───── SUPPLIED ENTRIES ─────

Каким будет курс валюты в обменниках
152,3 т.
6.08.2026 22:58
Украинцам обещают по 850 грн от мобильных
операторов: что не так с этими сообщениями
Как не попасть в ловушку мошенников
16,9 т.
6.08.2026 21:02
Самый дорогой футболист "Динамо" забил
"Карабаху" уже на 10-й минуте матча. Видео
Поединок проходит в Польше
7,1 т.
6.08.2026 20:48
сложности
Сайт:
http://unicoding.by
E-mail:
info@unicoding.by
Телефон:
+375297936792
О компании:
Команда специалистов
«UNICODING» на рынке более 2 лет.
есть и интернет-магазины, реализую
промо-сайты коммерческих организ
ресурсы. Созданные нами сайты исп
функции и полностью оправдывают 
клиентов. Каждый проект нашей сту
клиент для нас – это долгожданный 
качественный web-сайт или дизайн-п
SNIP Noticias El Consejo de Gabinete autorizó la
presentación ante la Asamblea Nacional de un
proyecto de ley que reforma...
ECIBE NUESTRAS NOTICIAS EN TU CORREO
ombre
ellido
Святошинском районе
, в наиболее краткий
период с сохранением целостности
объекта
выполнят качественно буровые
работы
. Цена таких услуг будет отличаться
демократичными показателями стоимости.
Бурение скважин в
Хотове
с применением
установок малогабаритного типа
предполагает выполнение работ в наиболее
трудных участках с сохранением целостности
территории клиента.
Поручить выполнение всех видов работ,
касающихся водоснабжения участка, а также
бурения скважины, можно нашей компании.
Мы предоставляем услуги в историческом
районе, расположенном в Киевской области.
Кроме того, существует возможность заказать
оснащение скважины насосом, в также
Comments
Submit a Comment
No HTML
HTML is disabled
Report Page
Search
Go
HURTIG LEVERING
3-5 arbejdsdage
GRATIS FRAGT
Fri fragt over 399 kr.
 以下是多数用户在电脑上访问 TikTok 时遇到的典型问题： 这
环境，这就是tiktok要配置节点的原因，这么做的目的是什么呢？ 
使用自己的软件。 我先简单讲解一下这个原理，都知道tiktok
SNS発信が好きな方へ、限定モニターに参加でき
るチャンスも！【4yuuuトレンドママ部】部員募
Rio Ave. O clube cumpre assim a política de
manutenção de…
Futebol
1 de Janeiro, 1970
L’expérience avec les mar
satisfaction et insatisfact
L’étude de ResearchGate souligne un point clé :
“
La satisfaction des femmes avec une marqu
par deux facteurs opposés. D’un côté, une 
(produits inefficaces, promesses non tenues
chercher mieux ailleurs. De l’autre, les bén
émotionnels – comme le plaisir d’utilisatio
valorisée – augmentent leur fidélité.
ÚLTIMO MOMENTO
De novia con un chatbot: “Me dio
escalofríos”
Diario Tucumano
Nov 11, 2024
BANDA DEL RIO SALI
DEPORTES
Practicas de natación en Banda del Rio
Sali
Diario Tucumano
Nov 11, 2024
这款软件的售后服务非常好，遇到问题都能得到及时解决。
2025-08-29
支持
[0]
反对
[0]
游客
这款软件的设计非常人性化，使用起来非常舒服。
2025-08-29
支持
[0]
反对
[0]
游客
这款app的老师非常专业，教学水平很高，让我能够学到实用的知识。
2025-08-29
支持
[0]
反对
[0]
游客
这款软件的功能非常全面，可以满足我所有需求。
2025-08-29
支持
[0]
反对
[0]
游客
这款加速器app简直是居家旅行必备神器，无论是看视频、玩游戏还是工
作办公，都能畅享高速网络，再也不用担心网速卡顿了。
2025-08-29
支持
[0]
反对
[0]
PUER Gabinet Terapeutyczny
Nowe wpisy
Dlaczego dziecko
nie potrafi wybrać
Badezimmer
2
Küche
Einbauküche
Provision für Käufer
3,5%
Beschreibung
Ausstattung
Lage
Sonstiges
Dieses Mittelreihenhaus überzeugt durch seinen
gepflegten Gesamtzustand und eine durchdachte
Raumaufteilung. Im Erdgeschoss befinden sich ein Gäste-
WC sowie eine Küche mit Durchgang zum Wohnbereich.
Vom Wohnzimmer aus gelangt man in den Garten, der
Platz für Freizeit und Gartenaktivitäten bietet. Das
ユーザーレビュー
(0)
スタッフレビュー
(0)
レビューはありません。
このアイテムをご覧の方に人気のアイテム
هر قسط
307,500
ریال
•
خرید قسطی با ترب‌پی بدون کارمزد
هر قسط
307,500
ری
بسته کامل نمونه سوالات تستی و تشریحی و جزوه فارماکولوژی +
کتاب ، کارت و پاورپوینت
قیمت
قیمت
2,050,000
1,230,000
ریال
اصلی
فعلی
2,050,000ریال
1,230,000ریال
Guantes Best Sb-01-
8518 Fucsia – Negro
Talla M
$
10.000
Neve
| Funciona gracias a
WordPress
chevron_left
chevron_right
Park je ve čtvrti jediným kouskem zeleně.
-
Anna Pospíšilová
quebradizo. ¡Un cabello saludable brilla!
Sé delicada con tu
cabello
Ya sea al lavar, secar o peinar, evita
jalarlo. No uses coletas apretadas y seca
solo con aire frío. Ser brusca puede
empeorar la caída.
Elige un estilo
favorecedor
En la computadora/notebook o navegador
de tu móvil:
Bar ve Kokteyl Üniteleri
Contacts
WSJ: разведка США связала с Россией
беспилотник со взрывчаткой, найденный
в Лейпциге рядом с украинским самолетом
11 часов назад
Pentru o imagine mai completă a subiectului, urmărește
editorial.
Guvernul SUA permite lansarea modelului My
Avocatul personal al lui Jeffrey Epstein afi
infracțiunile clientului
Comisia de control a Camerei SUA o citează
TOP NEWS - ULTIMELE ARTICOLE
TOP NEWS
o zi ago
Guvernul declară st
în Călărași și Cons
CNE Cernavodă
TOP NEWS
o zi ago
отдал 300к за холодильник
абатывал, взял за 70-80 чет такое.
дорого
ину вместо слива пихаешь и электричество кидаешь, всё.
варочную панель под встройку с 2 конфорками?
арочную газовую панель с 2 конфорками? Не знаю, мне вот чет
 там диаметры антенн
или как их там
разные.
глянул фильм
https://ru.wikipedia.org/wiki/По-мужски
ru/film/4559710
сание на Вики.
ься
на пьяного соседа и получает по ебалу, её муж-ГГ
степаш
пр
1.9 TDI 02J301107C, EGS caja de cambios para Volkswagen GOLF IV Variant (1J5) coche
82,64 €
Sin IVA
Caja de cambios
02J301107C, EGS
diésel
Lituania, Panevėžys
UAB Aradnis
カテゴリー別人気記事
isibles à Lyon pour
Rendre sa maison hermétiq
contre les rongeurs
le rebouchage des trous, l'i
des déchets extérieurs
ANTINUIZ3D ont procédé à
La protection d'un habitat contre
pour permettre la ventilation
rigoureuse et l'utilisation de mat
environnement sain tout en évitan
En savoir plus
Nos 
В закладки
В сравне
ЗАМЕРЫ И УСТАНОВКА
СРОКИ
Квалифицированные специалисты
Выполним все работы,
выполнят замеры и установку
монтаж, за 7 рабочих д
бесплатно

─────

▸ EXERCISE GOAL:
Every line above that holds "конфорками" should be copied out.

▸ OUTPUT OF THE TASK:
варочную панель под встройку с 2 конфорками?
арочную газовую панель с 2 конфорками? Не знаю, мне вот чет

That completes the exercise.